- [What is required]:
Provide a character-exact reproduction of the lines from the line with "40.83.97.190" to the end of the entries.

- [Exercise material]:

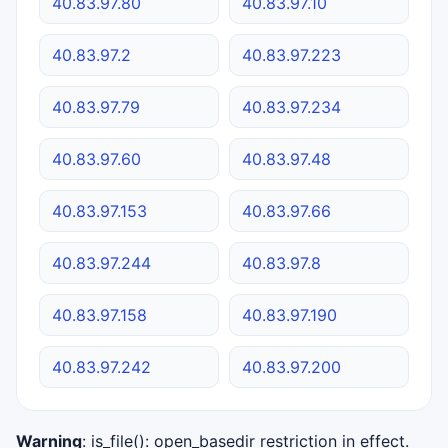
40.83.97.80
40.83.97.10
40.83.97.2
40.83.97.223
40.83.97.79
40.83.97.234
40.83.97.60
40.83.97.48
40.83.97.153
40.83.97.66
40.83.97.244
40.83.97.8
40.83.97.158
40.83.97.190
40.83.97.242
40.83.97.200
Warning
: is_file(): open_basedir restriction in effect.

- [Output of the exercise]:
40.83.97.190
40.83.97.242
40.83.97.200
Warning
: is_file(): open_basedir restriction in effect.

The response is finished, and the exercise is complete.